Work required>
The task calls for the lines below from the line with "اشتراک خبرنامه" to the line with "Гойс, нещодавно провів", both ends included, copied exactly, without any pictures.

Extracted records>
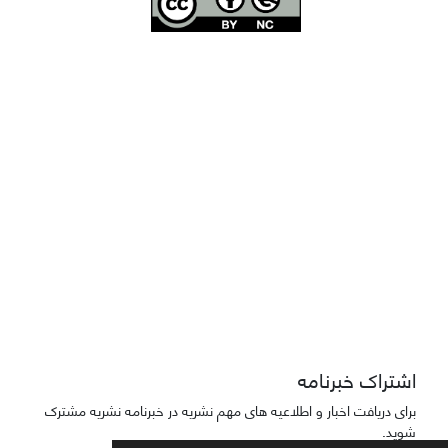
Joae is licensed und
er a
Creative Commons Attribution-NonCommercial 4.0
International (CC BY-NC 4.0)
دسترسی به مقاله‌های "نشریه علمی مهندسی هوانوردی" آزاد است
اشتراک خبرنامه
برای دریافت اخبار و اطلاعیه های مهم نشریه در خبرنامه نشریه مشترک
شوید.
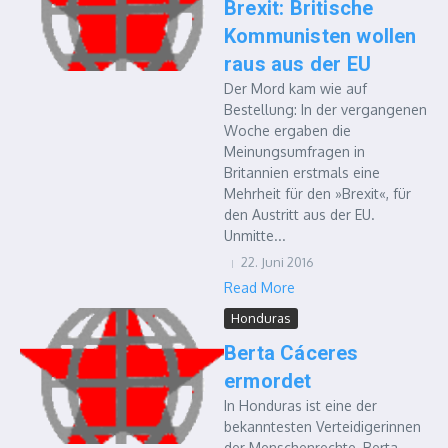
Brexit: Britische
Kommunisten wollen
raus aus der EU
Der Mord kam wie auf
Bestellung: In der vergangenen
Woche ergaben die
Meinungsumfragen in
Britannien erstmals eine
Mehrheit für den »Brexit«, für
den Austritt aus der EU.
Unmitte...
22. Juni 2016
Read More
Honduras
Berta Cáceres
ermordet
In Honduras ist eine der
bekanntesten Verteidigerinnen
der Menschenrechte, Berta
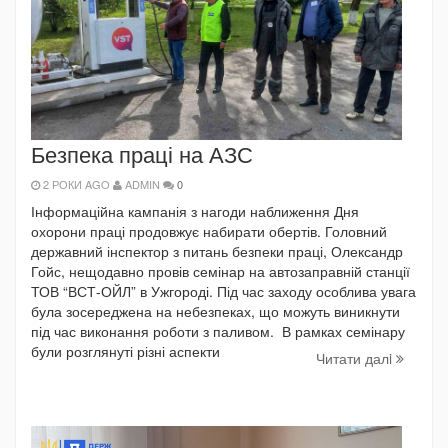
Безпека праці на АЗС
2 РОКИ AGO
ADMIN
0
Інформаційна кампанія з нагоди наближення Дня
охорони праці продовжує набирати обертів. Головний
державний інспектор з питань безпеки праці, Олександр
Гойс, нещодавно провів семінар на автозаправній станції
ТОВ “ВСТ-ОЙЛ” в Ужгороді. Під час заходу особлива увага
була зосереджена на небезпеках, що можуть виникнути
під час виконання роботи з паливом. В рамках семінару
були розглянуті різні аспекти
Читати далi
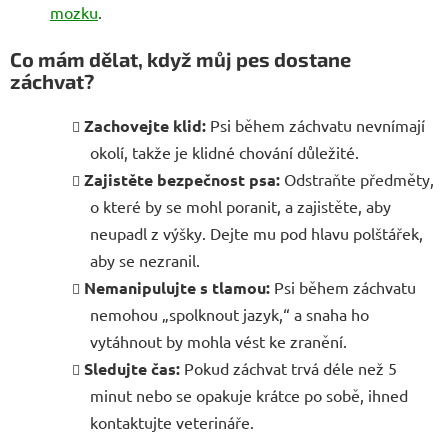
mozku
.
Co mám dělat, když můj pes dostane
záchvat?
Zachovejte klid:
Psi během záchvatu nevnímají
okolí, takže je klidné chování důležité.
Zajistěte bezpečnost psa:
Odstraňte předměty,
o které by se mohl poranit, a zajistěte, aby
neupadl z výšky. Dejte mu pod hlavu polštářek,
aby se nezranil.
Nemanipulujte s tlamou:
Psi během záchvatu
nemohou „spolknout jazyk,“ a snaha ho
vytáhnout by mohla vést ke zranění.
Sledujte čas:
Pokud záchvat trvá déle než 5
minut nebo se opakuje krátce po sobě, ihned
kontaktujte veterináře.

Written reply>
اشتراک خبرنامه
برای دریافت اخبار و اطلاعیه های مهم نشریه در خبرنامه نشریه مشترک
شوید.
Brexit: Britische
Kommunisten wollen
raus aus der EU
Der Mord kam wie auf
Bestellung: In der vergangenen
Woche ergaben die
Meinungsumfragen in
Britannien erstmals eine
Mehrheit für den »Brexit«, für
den Austritt aus der EU.
Unmitte...
22. Juni 2016
Read More
Honduras
Berta Cáceres
ermordet
In Honduras ist eine der
bekanntesten Verteidigerinnen
der Menschenrechte, Berta
Безпека праці на АЗС
2 РОКИ AGO
ADMIN
0
Інформаційна кампанія з нагоди наближення Дня
охорони праці продовжує набирати обертів. Головний
державний інспектор з питань безпеки праці, Олександр
Гойс, нещодавно провів семінар на автозаправній станції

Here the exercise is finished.